Concentrated PV Cell

Concentrated PV Cell (CVP dan HCVP) merupakan jenis panel surya yang mampu menghasilkan efisiensi sampai 41%. Hal tersebut membuat panel surya ini merupakan panel surya dengan tingkat efisiensi paling tinggi. Panel surya concentrated PV menghasilkan listrik melalui sistem fotovoltaik yang konvensional.

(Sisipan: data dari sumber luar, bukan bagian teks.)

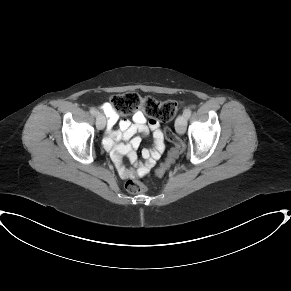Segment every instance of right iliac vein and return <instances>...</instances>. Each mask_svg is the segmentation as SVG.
<instances>
[{"instance_id":"1","label":"right iliac vein","mask_w":291,"mask_h":291,"mask_svg":"<svg viewBox=\"0 0 291 291\" xmlns=\"http://www.w3.org/2000/svg\"><path fill=\"white\" fill-rule=\"evenodd\" d=\"M105 125H106L105 116L103 114L98 113L96 117V126L102 130L104 129Z\"/></svg>"}]
</instances>
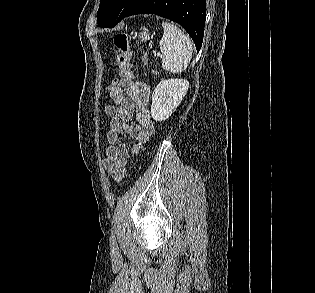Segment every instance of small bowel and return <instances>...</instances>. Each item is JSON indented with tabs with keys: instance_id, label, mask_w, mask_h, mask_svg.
I'll use <instances>...</instances> for the list:
<instances>
[{
	"instance_id": "1",
	"label": "small bowel",
	"mask_w": 315,
	"mask_h": 293,
	"mask_svg": "<svg viewBox=\"0 0 315 293\" xmlns=\"http://www.w3.org/2000/svg\"><path fill=\"white\" fill-rule=\"evenodd\" d=\"M120 79L122 83L117 85L118 91L110 94L114 104L104 108L105 114L111 118L104 165L112 173L123 168L154 132V123L148 110V86L133 79ZM132 118H135V123H129ZM123 138H130L135 144L130 147L122 141Z\"/></svg>"
}]
</instances>
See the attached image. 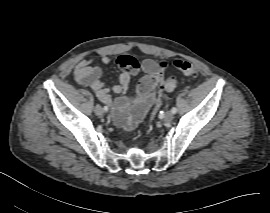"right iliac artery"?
Here are the masks:
<instances>
[{"label":"right iliac artery","mask_w":270,"mask_h":213,"mask_svg":"<svg viewBox=\"0 0 270 213\" xmlns=\"http://www.w3.org/2000/svg\"><path fill=\"white\" fill-rule=\"evenodd\" d=\"M103 110H104L105 112H107L109 109H108L107 106H104Z\"/></svg>","instance_id":"right-iliac-artery-1"}]
</instances>
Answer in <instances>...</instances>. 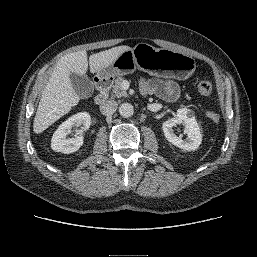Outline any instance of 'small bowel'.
<instances>
[{"label": "small bowel", "mask_w": 257, "mask_h": 257, "mask_svg": "<svg viewBox=\"0 0 257 257\" xmlns=\"http://www.w3.org/2000/svg\"><path fill=\"white\" fill-rule=\"evenodd\" d=\"M141 88L145 94H155L170 102L177 100L180 96V88L172 80L142 79Z\"/></svg>", "instance_id": "c3829d8e"}]
</instances>
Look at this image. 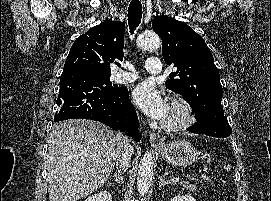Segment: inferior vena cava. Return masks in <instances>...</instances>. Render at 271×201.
Segmentation results:
<instances>
[{
    "label": "inferior vena cava",
    "instance_id": "602c4592",
    "mask_svg": "<svg viewBox=\"0 0 271 201\" xmlns=\"http://www.w3.org/2000/svg\"><path fill=\"white\" fill-rule=\"evenodd\" d=\"M116 138L119 144V150L116 155V168L118 173L122 175L128 169L133 148L131 139L127 135L118 132Z\"/></svg>",
    "mask_w": 271,
    "mask_h": 201
}]
</instances>
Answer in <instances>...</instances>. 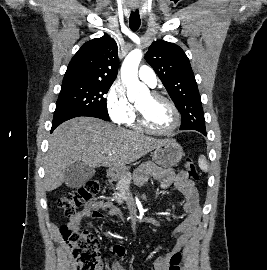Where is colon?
I'll use <instances>...</instances> for the list:
<instances>
[{
  "mask_svg": "<svg viewBox=\"0 0 267 270\" xmlns=\"http://www.w3.org/2000/svg\"><path fill=\"white\" fill-rule=\"evenodd\" d=\"M185 171L189 180L197 181L199 173L192 158L185 160ZM99 190L98 183L89 181L79 187L65 191L59 199V207L68 216H73L78 208L89 201ZM61 234L76 261L79 270H102L100 242L95 234L88 229L61 226ZM182 256L174 253L169 262V270H181Z\"/></svg>",
  "mask_w": 267,
  "mask_h": 270,
  "instance_id": "1",
  "label": "colon"
}]
</instances>
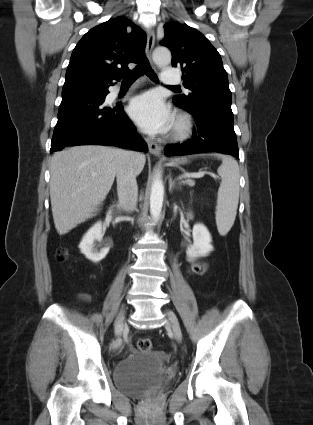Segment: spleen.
<instances>
[{
    "mask_svg": "<svg viewBox=\"0 0 313 425\" xmlns=\"http://www.w3.org/2000/svg\"><path fill=\"white\" fill-rule=\"evenodd\" d=\"M222 159L218 168L221 184L218 190L216 224L220 235H226L234 224L239 202V166L237 161L224 154H215Z\"/></svg>",
    "mask_w": 313,
    "mask_h": 425,
    "instance_id": "spleen-1",
    "label": "spleen"
}]
</instances>
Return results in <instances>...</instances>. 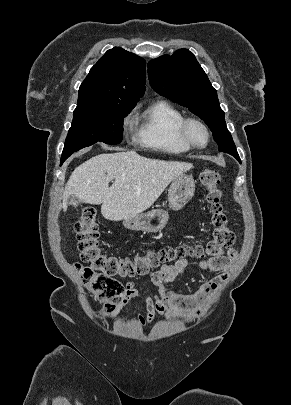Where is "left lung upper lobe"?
Here are the masks:
<instances>
[{
    "label": "left lung upper lobe",
    "instance_id": "left-lung-upper-lobe-1",
    "mask_svg": "<svg viewBox=\"0 0 291 405\" xmlns=\"http://www.w3.org/2000/svg\"><path fill=\"white\" fill-rule=\"evenodd\" d=\"M151 87L163 96L188 107L209 126L219 150L240 161L232 136L226 127L217 92L193 53L187 49L163 55L148 63Z\"/></svg>",
    "mask_w": 291,
    "mask_h": 405
}]
</instances>
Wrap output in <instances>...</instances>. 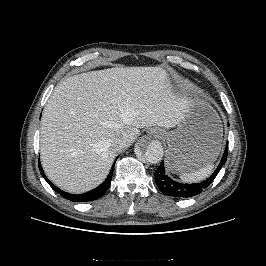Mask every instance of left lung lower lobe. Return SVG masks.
Returning <instances> with one entry per match:
<instances>
[{
  "label": "left lung lower lobe",
  "instance_id": "left-lung-lower-lobe-1",
  "mask_svg": "<svg viewBox=\"0 0 266 266\" xmlns=\"http://www.w3.org/2000/svg\"><path fill=\"white\" fill-rule=\"evenodd\" d=\"M227 153H228V143L226 145L224 154L222 156V159L219 163L218 168L215 170V172L205 181L201 183L196 184H181L174 180H172L170 177H168L165 173L164 168V162L161 163V165L158 167V169L155 171V181L160 189L161 192L168 196L173 197H179V198H188L195 195L200 194L205 188H207L212 181L217 176L218 172L222 168V166L225 164L227 160Z\"/></svg>",
  "mask_w": 266,
  "mask_h": 266
}]
</instances>
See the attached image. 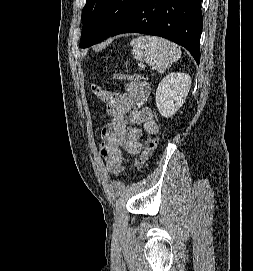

Bagaimana panel surya ini bisa memiliki tingkat efisiensi yang tinggi? Panel surya ini memiliki permukaan cermin melengkung, lensa, dan terkadang sistem pendinginan digunakan untuk menyatukan sinar matahari yang diserap. Akibatnya, tingkat efisiensi dan performa dari panel surya ini bisa meningkat sangat drastis.

Cara Memilih Panel Surya Terbaik

Cara Memilih Panel Surya Terbaik

Untuk keperluan rumah tangga dan bisnis, eliminasi saja jenis solar panel yang masih dalam tahap pengembangan. Panel surya monocrystalline dan polycrystalline masih menjadi andalan yang bisa Sahabat gunakan untuk berbagai keperluan. Keduanya menjamin kepastian suplai dan dukungan teknisi.

Hal perlu Sahabat perhatikan ketika memilih panel surya terbaik adalah kebutuhan pemakaian listrik, cuaca, dan harga. Untuk kebutuhan listrik yang tinggi, termasuk komersial panel surya mono masih menjadi yang terbaik. Dengan tingkat efisiensinya yang tinggi kebutuhan listrik Sahabat akan terpenuhi dengan baik.

Jika memang ada anggaran, untuk PLTS rumah bisa memakai mono. Panel surya poli dengan efisiensi dan harga yang lebih rendah masih difavoritkan untuk keperluan PLTS rumah. Hal lain yang membuat panel surya poli diunggulkan di Indonesia adalah penyerapannya ketika cuaca hujan dan berawan.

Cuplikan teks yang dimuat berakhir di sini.